Segera ia berjalan ke arah ruangan sampai di kamar paling ujung di lantai satu, Naya masuk dan menemui Dokter Angga. mendorong pintu masuk ruangan Dokter Angga. Rasa dingin menyergap dari pendingin ruangan. Beberapa orang dengan seragam kamar operasi berwarna hijau polos berlalu-lalang. Naya menatap tumpukan map hijau di ujung meja, dada Naya tak berhenti berdebar. Ia meneguk air mineral di gelas. Mencoba menghilangkan rasa nervous yang makin menjadi.

"Pagi Dok."

"Pagi juga. Naya, kita harus lakukan operasi secepatnya."

Tubuh Naya mendadak lemas seiring dengan air mata yang luruh tak terkendali. Naya memukul dada, mencengkram baju bagian dada yang teramat sangat sesak ini. Dokter Angga bilang jika Deren harus segera dioperasi karena jika tidak penyakit tumornya akan menyebar.

"Tadi dia kejang, dan ini kesempatan teratir takutnya akar penyakitnya akan meluas bila tidak segera dioperasi. Komplikasi lanjutan karena tekanan memperburuk kondisinya. Tapi biayanya akan sangat mahal, Naya."

"Tolong selamatkan adik saya, Dok. Lakukan apa pun yang perlu." Ia memohon dengan suara serak karena menahan tangis.

"InsyaaAllah, Naya. Kami akan lakukan semampu kami, tolong bantu dengan doa. Sekarang, kamu urus biaya administrasinya. Setelah selesai baru kami tangani adikmu. Saya lakukan tugas saya dulu, ya."

"Apa tidak ada keringanan juga memotong gaji saya setiap bukannya, Dok?"

"Saya mengerti tapi ini prosedurnya Naya.

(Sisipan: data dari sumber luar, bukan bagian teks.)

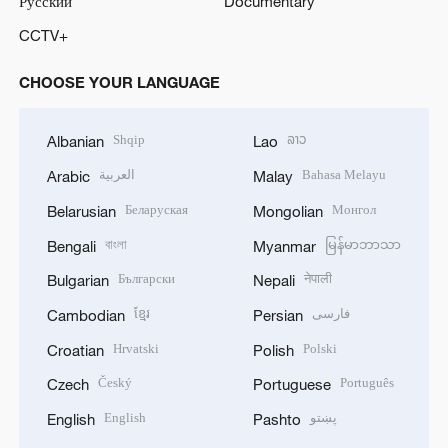
Русский
Documentary
CCTV+
CHOOSE YOUR LANGUAGE
Shqip
ລາວ
Albanian
Lao
العربية
Bahasa Melayu
Arabic
Malay
Беларуская
Монгол
Belarusian
Mongolian
বাংলা
မြန်မာဘာသာ
Bengali
Myanmar
Български
नेपाली
Bulgarian
Nepali
ខ្មែរ
فارسی
Cambodian
Persian
Hrvatski
Polski
Croatian
Polish
Český
Português
Czech
Portuguese
English
پښتو
English
Pashto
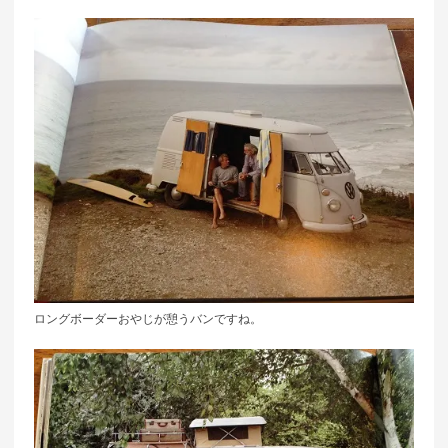
ロングボーダーおやじが憩うバンですね。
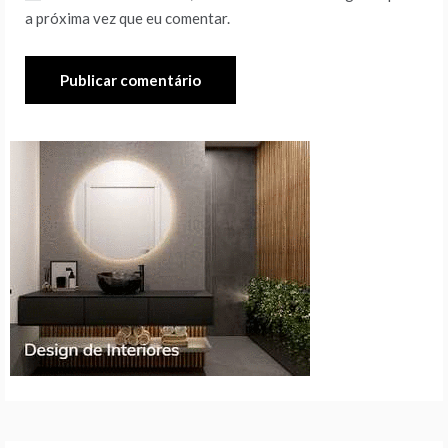
a próxima vez que eu comentar.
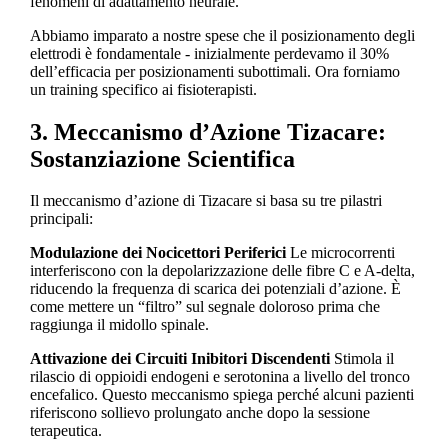
fenomeni di adattamento neurale.
Abbiamo imparato a nostre spese che il posizionamento degli
elettrodi è fondamentale - inizialmente perdevamo il 30%
dell’efficacia per posizionamenti subottimali. Ora forniamo
un training specifico ai fisioterapisti.
3. Meccanismo d’Azione Tizacare:
Sostanziazione Scientifica
Il meccanismo d’azione di Tizacare si basa su tre pilastri
principali:
Modulazione dei Nocicettori Periferici
Le microcorrenti
interferiscono con la depolarizzazione delle fibre C e A-delta,
riducendo la frequenza di scarica dei potenziali d’azione. È
come mettere un “filtro” sul segnale doloroso prima che
raggiunga il midollo spinale.
Attivazione dei Circuiti Inibitori Discendenti
Stimola il
rilascio di oppioidi endogeni e serotonina a livello del tronco
encefalico. Questo meccanismo spiega perché alcuni pazienti
riferiscono sollievo prolungato anche dopo la sessione
terapeutica.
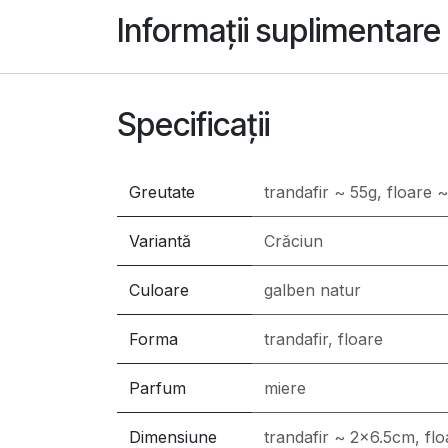
Informații suplimentare
Specificații
Greutate
trandafir ~ 55g, floare 
Variantă
Crăciun
Culoare
galben natur
Forma
trandafir, floare
Parfum
miere
Dimensiune
trandafir ~ 2x6.5cm, fl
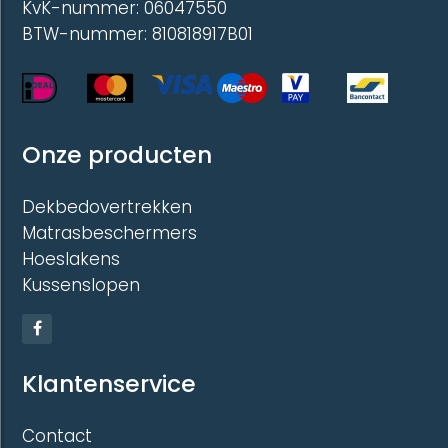
KvK-nummer: 06047550
BTW-nummer: 810818917B01
Onze producten
Dekbedovertrekken
Matrasbeschermers
Hoeslakens
Kussenslopen
Klantenservice
Contact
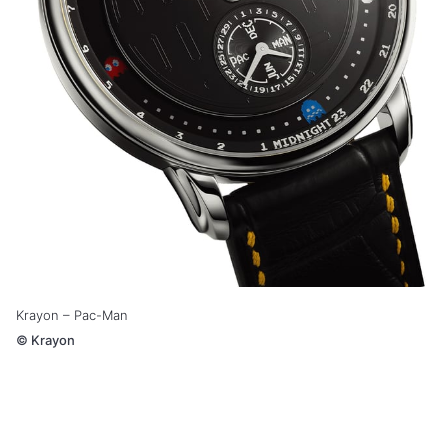
Krayon – Pac-Man
©
Krayon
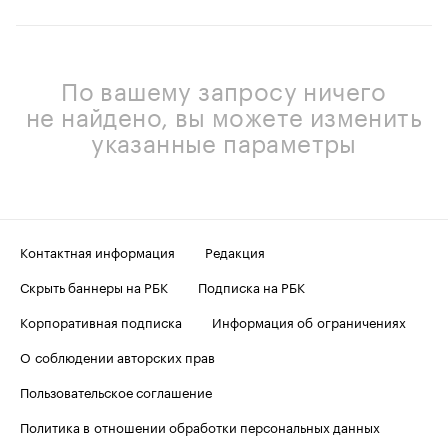
По вашему запросу ничего
не найдено, вы можете изменить
указанные параметры
Контактная информация
Редакция
Скрыть баннеры на РБК
Подписка на РБК
Корпоративная подписка
Информация об ограничениях
О соблюдении авторских прав
Пользовательское соглашение
Политика в отношении обработки персональных данных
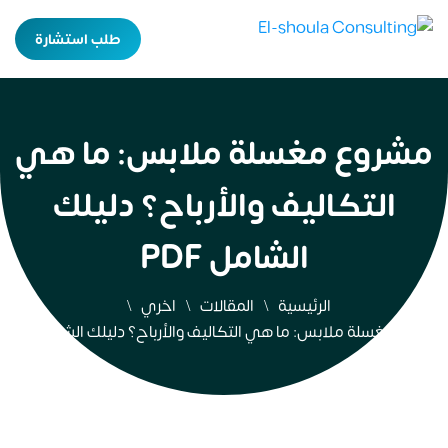
طلب استشارة
مشروع مغسلة ملابس: ما هي
التكاليف والأرباح؟ دليلك
الشامل PDF
الرئيسية
المقالات
اخري
مشروع مغسلة ملابس: ما هي التكاليف والأرباح؟ دليلك الشامل PDF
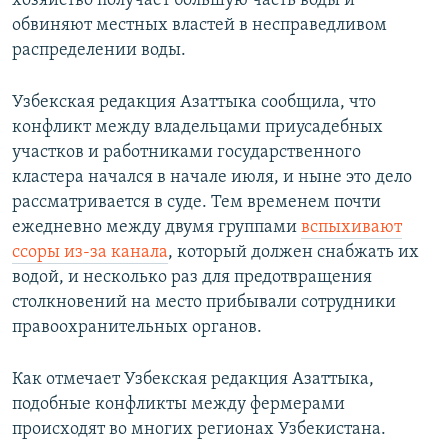
хозяйство получает большую часть воды и
обвиняют местных властей в несправедливом
распределении воды.
Узбекская редакция Азаттыка сообщила, что
конфликт между владельцами приусадебных
участков и работниками государственного
кластера начался в начале июля, и ныне это дело
рассматривается в суде. Тем временем почти
ежедневно между двумя группами
вспыхивают
ссоры из-за канала
, который должен снабжать их
водой, и несколько раз для предотвращения
столкновений на место прибывали сотрудники
правоохранительных органов.
Как отмечает Узбекская редакция Азаттыка,
подобные конфликты между фермерами
происходят во многих регионах Узбекистана.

Coba biacara sama bagian administrasi ya."

"Baik. Dok."

"Lakukan operasinya sekarang juga, aku yang akan mengurus semua biaya operasinya, Dok." Jelas Hani yang tiba-tiba datang.

Dokter Angga mengangguk mengiyakan.

Naya menatap ke arah tak terima. "Han."

Naya gemetae apa benar ia akan segera menyetujui permintaan sahabatnya itu menjual raminnya juga kegadisannya yang selama ini Naya jaga. Secara dia yang membiaya semua keperluan Daren operasi.